One of her upcoming commissions, by Spanish composer Maurizio Sotello, will be for strings and a Flamenco dancer named La Monetta. “When I played with her for the first time, I understood what rhythm is,” she says. “If I played un-rhythmically, she almost fell over because the balance wasn’t right.”

What many critics have interpreted as a radical approach to performance is in fact grounded in almost primitive values. A section of Kopatchinskaja’s website entitled My Kitchen  compares the spontaneity of music-making to cooking. “I bring some ingredients with me, others I find on stage and then I try reinvent my cake for those present,” she writes. “Sometimes it turns out better than imagined.”

She also includes a Trash Bin for her responses to negative criticism. “I can strongly recommend the multitude of well-raised, well-coiffed girls who take the stage with a seductive air and play the violin perfectly, without any deliberation, reflection or surprises,” she writes to a reviewer who mentioned her unglamorous appearance on Concerto.net.

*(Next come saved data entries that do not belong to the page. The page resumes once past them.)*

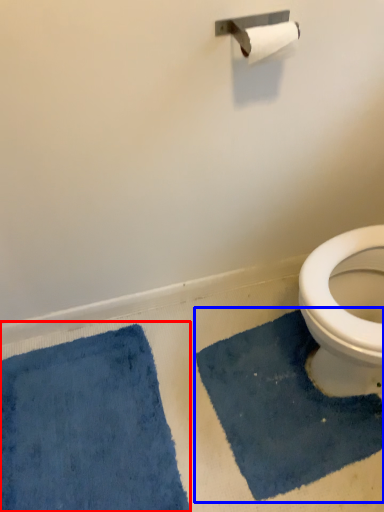 Question: Which object appears closest to the camera in this image, bath mat (highlighted by a red box) or bath mat (highlighted by a blue box)?

Choices:
 (A) bath mat
 (B) bath mat

Answer: (A) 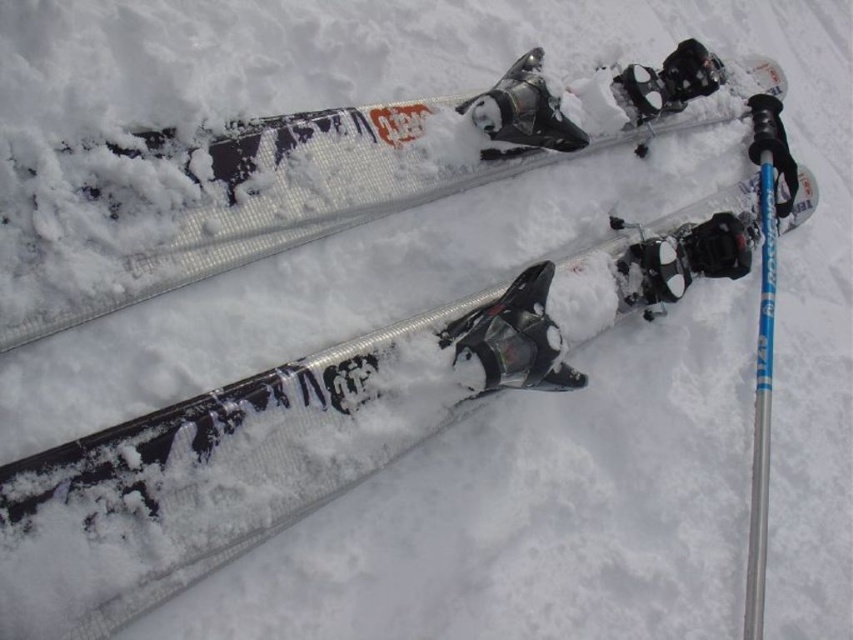 Question: Can you confirm if silver metallic skis at center is thinner than blue metallic pole at right?

Choices:
 (A) no
 (B) yes

Answer: (A)

Question: Considering the relative positions of silver metallic skis at center and blue metallic pole at right in the image provided, where is silver metallic skis at center located with respect to blue metallic pole at right?

Choices:
 (A) below
 (B) above

Answer: (B)

Question: Among these points, which one is nearest to the camera?

Choices:
 (A) coord(224,147)
 (B) coord(770,118)

Answer: (A)

Question: Does silver metallic skis at center lie behind blue metallic pole at right?

Choices:
 (A) no
 (B) yes

Answer: (A) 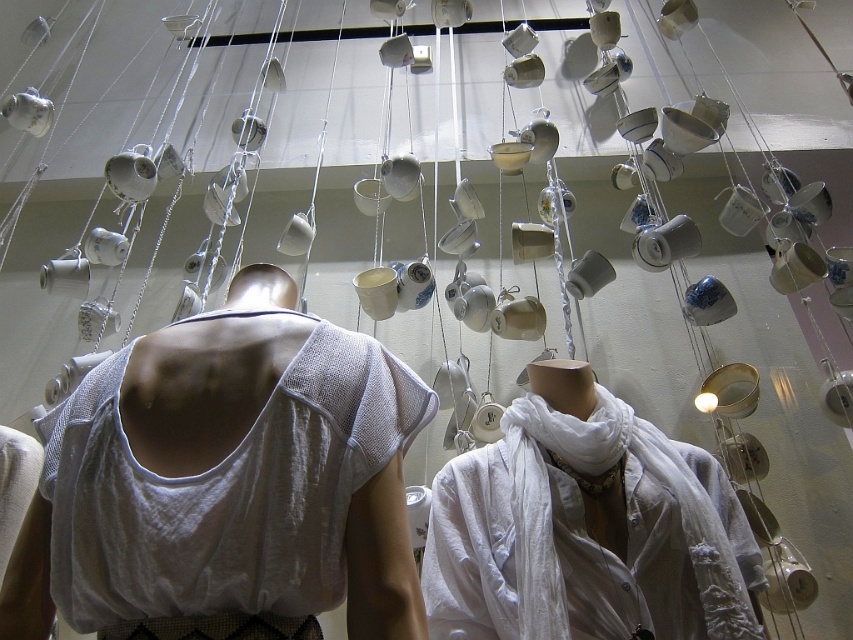 Locate an element on the screen. white mesh tank top at center is located at coordinates (227, 477).

Does white mesh tank top at center have a larger size compared to white cotton scarf at center?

Kopatchinskaja’s education began at a specialized music school in Chi?inau, the Moldovan capital. When the fall of the iron curtain caused public support for the arts to dwindle, her family looked west for better prospects. “The entire east block was broken into pieces,” she says. “If we had stayed in Moldavia, I might not have become musician.”

She continued her studies at conservatories in Vienna and then Bern, where she became a student of Slovenian violinist Igor Ozim. She recalls that, although the education she received up till then by Russian professors was essential, Ozim allowed her to shed a certain dependence. “He taught me how to attain something in a friendly but distanced way, with clear steps about how to work. Later on, when there were new problems to solve, I felt strong enough to do it on my own.”

She continues to reside in the Swiss capital with her husband and eight-year-old daughter, whom she admits she doesn’t get to see often enough. In addition to her packed performance schedule, she recently formed the Quartet-Lab ensemble with cellist Peter Wispelwey, violinist Pekka Kuusisto, and violist Lilli Maijala. She also composes, which she says allows her to drain the pent-up musical energy from outside commissions; she is currently working on a violin concerto.

For Kopatchinskaja, contemporary music demands a level of personal engagement from both the performer and audience that is antithetical to today’s norms of haste and depersonalized communication. “One can’t just lean back. It demands achievement and participation.” But virtuosity alone will not suffice to hook younger listeners. “Ability is admirable but eventually boring. What excites people is fantasy. If we communicate something that speaks, then they will listen.”